Anthony in Wonderland
A few days ago as I was en route to a suburban cemetery, where I was doing some research for this illustrious blog, I happened to drive by a mall. (Research in a cemetery, you say? Well, you'll soon find out what that's all about.) Anyhow, I was driving by this fairly commonplace mall, and whether or not it deserves the moniker'd adjective "strip" in front of it, well, I'll leave that to your imaginations. But as I was daydreaming and glossing over the discount shoe outlets, grocery stores, and Cheap-Marts, this rather out-of-the-ordinary shop caught my attention. Of course, many of you in other parts of the country (or even other parts of Illinois) will say "well, heck--that's not uncommon!" But what I believed to be an anomaly in my own myopic and barbaric universe was the phenomenon known as the "Christian Bookstore." I say phenomenon, because it is not so much the location or object of the store than its eloquent apparition to the virgin soul, almost akin to witnessing a phantasm of the BVM ("Blessed Virgin Mary") or BVP ("Blessed Vincent Price"). The point is, going anywhere is a phenomenological experience, but going to a Christian bookstore, well, that's a phenomenological event. Like the SuperBowl, but without the beer. So I drive up into the mall parking lot, and pull up in front of this store. I think "I've never been in a place like this, let's check it out!"

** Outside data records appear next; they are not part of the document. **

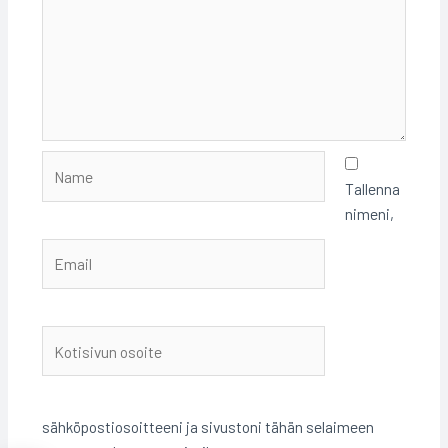
Name
Tallenna
nimeni,
Email
Kotisivun
osoite
sähköpostiosoitteeni ja sivustoni tähän selaimeen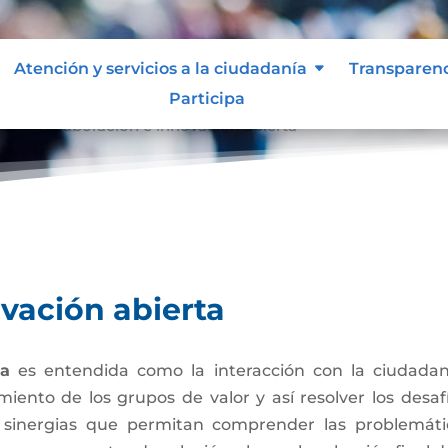
Atención y servicios a la ciudadanía
Transparen
Participa
ta
Colaboración e innovación abierta
9
vación abierta
ta
es entendida como la interacción con la ciudadan
miento de los grupos de valor y así resolver los desa
 sinergias que permitan comprender las problemát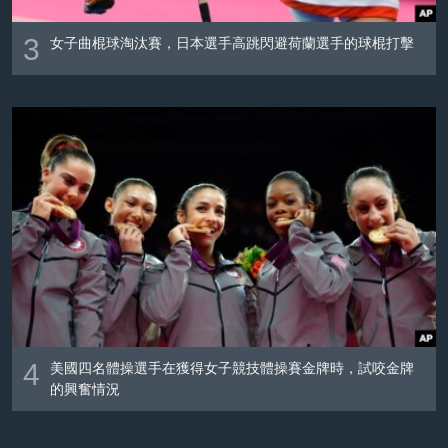
3
女子曲棍球淘汰賽，日本選手高跳閃避荷蘭選手的球棍打擊
4
美國四名體操選手在獲得女子競技體操賽金牌時，試咬金牌
的興奮情況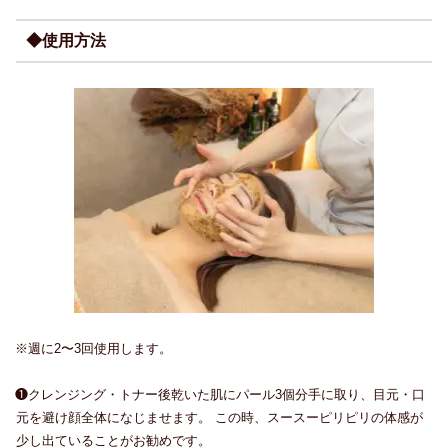
◆使用方法
※週に2〜3回使用します。
❶クレンジング・トナー後乾いた肌にパール3個分手に取り、目元・口
元を避け顔全体になじませます。 この時、スースーピリピリの体感が
少し出ていることがお勧めです。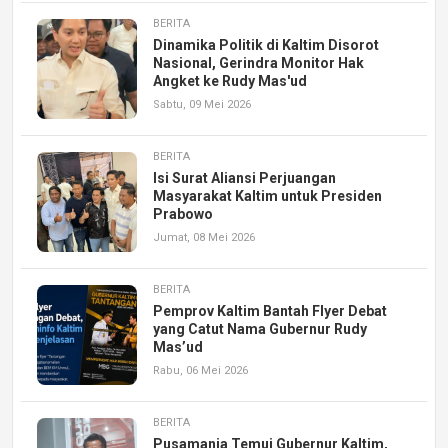
BERITA
Dinamika Politik di Kaltim Disorot
Nasional, Gerindra Monitor Hak
Angket ke Rudy Mas'ud
Sabtu, 09 Mei 2026
BERITA
Isi Surat Aliansi Perjuangan
Masyarakat Kaltim untuk Presiden
Prabowo
Jumat, 08 Mei 2026
BERITA
Pemprov Kaltim Bantah Flyer Debat
yang Catut Nama Gubernur Rudy
Mas’ud
Rabu, 06 Mei 2026
BERITA
Pusamania Temui Gubernur Kaltim,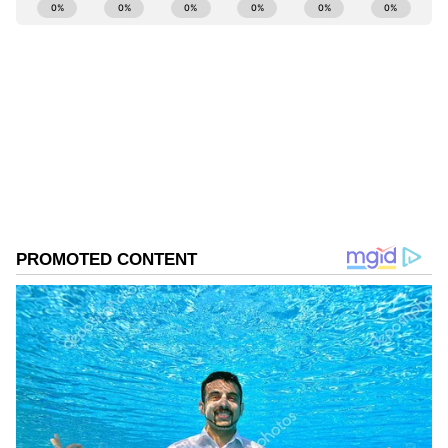
ABOUT THE AUTHOR
Suvarna News
SN
ಶಿಕ್ಷಣ
ಪರೀಕ್ಷೆ
ಹೆಚ್.ಡಿ. ಕುಮಾರಸ್ವಾಮಿ
ಹಾವೇರಿ
ಜನತಾದಳ (ಜಾತ್ಯತೀತ)
ನೀಟ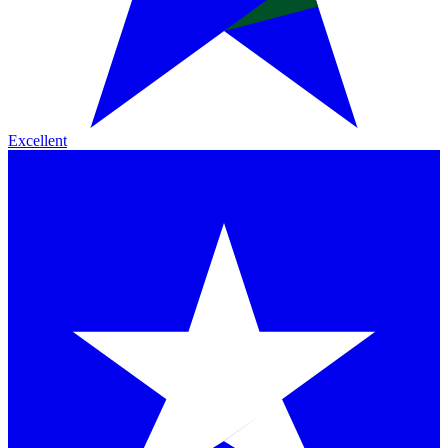
Excellent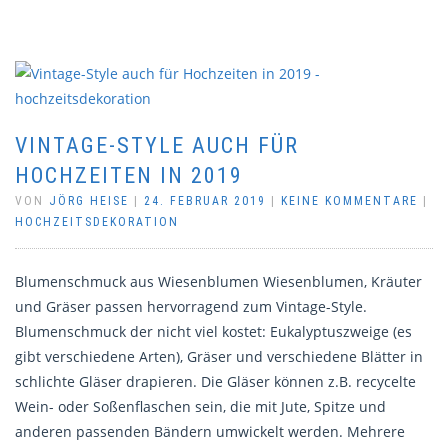
VINTAGE-STYLE AUCH FÜR
HOCHZEITEN IN 2019
VON
JÖRG HEISE
|
24. FEBRUAR 2019
|
KEINE KOMMENTARE
|
HOCHZEITSDEKORATION
Blumenschmuck aus Wiesenblumen Wiesenblumen, Kräuter
und Gräser passen hervorragend zum Vintage-Style.
Blumenschmuck der nicht viel kostet: Eukalyptuszweige (es
gibt verschiedene Arten), Gräser und verschiedene Blätter in
schlichte Gläser drapieren. Die Gläser können z.B. recycelte
Wein- oder Soßenflaschen sein, die mit Jute, Spitze und
anderen passenden Bändern umwickelt werden. Mehrere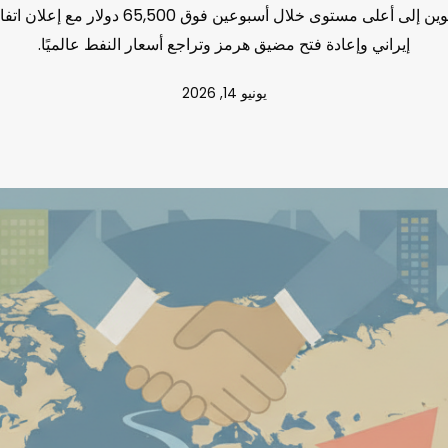
ارتفاع سعر البيتكوين إلى أعلى مستوى خلال أسبوعين ف
إيراني وإعادة فتح مضيق هرمز وتراجع أسعار النفط عالميًا.
يونيو 14, 2026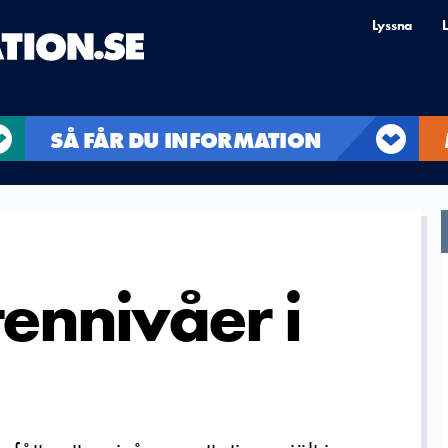
Lyssna
L
SÅ FÅR DU INFORMATION
ennivåer i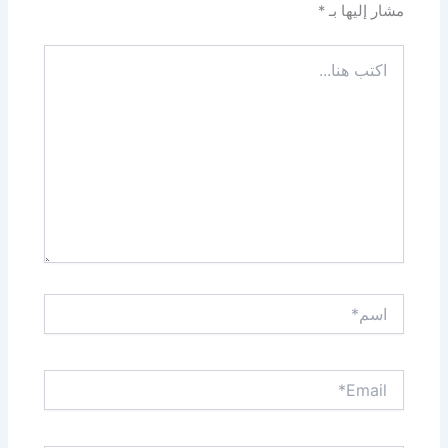
مشار إليها بـ
*
اكتب
هنا...
اسم*
Email*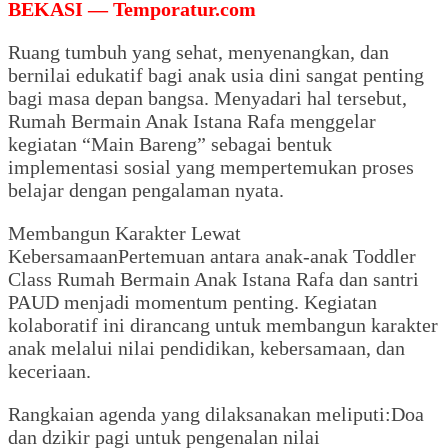
BEKASI — Temporatur.com
Ruang tumbuh yang sehat, menyenangkan, dan
bernilai edukatif bagi anak usia dini sangat penting
bagi masa depan bangsa. Menyadari hal tersebut,
Rumah Bermain Anak Istana Rafa menggelar
kegiatan “Main Bareng” sebagai bentuk
implementasi sosial yang mempertemukan proses
belajar dengan pengalaman nyata.
Membangun Karakter Lewat
KebersamaanPertemuan antara anak-anak Toddler
Class Rumah Bermain Anak Istana Rafa dan santri
PAUD menjadi momentum penting. Kegiatan
kolaboratif ini dirancang untuk membangun karakter
anak melalui nilai pendidikan, kebersamaan, dan
keceriaan.
Rangkaian agenda yang dilaksanakan meliputi:Doa
dan dzikir pagi untuk pengenalan nilai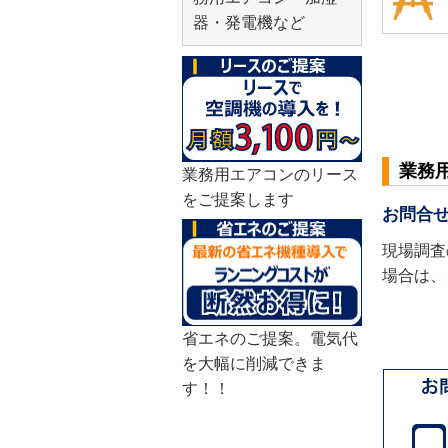
器・発電機など
業務
業務用エアコンのリース
をご提案します
お問合
現場調査
場合は、
省エネのご提案。電気代
を大幅に削減できま
す！！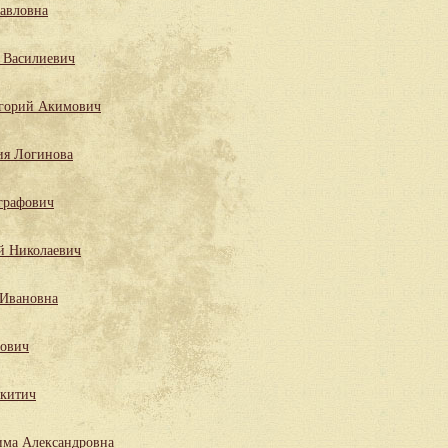
Павловна
 Василиевич
горий Акимович
ия Логинова
графович
й Николаевич
 Ивановна
лович
китич
има Александровна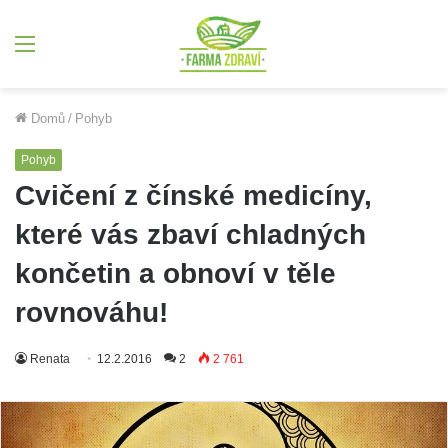
Menu
Domů
/
Pohyb
Pohyb
Cvičení z čínské medicíny,
které vás zbaví chladných
končetin a obnoví v těle
rovnováhu!
Renata
12.2.2016
2
2 761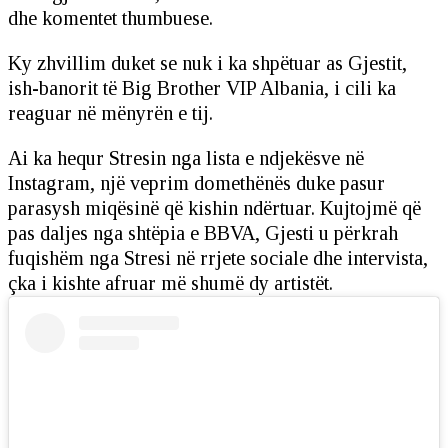
dhe komentet thumbuese.
Ky zhvillim duket se nuk i ka shpëtuar as Gjestit,
ish-banorit të Big Brother VIP Albania, i cili ka
reaguar në mënyrën e tij.
Ai ka hequr Stresin nga lista e ndjekësve në
Instagram, një veprim domethënës duke pasur
parasysh miqësinë që kishin ndërtuar. Kujtojmë që
pas daljes nga shtëpia e BBVA, Gjesti u përkrah
fuqishëm nga Stresi në rrjete sociale dhe intervista,
çka i kishte afruar më shumë dy artistët.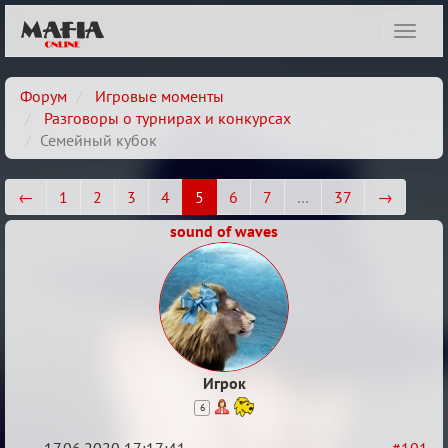
Показ
навиг
Форум
Игровые моменты
Разговоры о турнирах и конкурсах
Семейный кубок
←
1
2
3
4
5
6
7
…
37
→
sound of waves
Игрок
6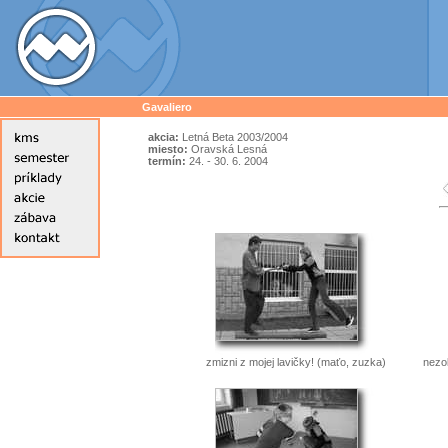
Gavaliero
akcia:
Letná Beta 2003/2004
miesto:
Oravská Lesná
termín:
24. - 30. 6. 2004
zmizni z mojej lavičky! (maťo, zuzka)
nezob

Before exiting my vehicle, I snap this shot of the storefront: Royal Christian Bookstore. I wonder whose royalty they are referring to, but then again, my presumptions should be obvious--just think of a popular GF Handel "song"...you know, like "King of Kings" top 40 countdown material. I went into the store. A store complete with its own "heavenly cafe," which was selling everything from fruit drinks to vegan dishes wedged with tofu and carrot shards. Everyone working inside was wearing a three-piece or dress suit. Hi-Def monitors beamed the vibrant proclaiming Dr. William (Bill) S. Winston preachin' the Gospel, microphone in hand, blue suit on back. I noticed that the bookstore carried mostly Christian Self-Help, as a friend calls it. And of course, the required retinue of attending Bibles which acted as guardians and helpers of those in the store (and you wondered what "Living Bibles" always meant!?) There were two surprises, which perhaps should not have been surprises: a) the collection of books did not include any "theology" per se. Theology seems to have taken on its own persona, as that which likely corrupts believing, at least for those who might frequent such an establishment; and b) there were several Jewish texts and Jewish versions of Biblical texts, including a "Chumash" (Pentateuch) and "Tehillim" (Psalms) published by the publishing house ArtScroll.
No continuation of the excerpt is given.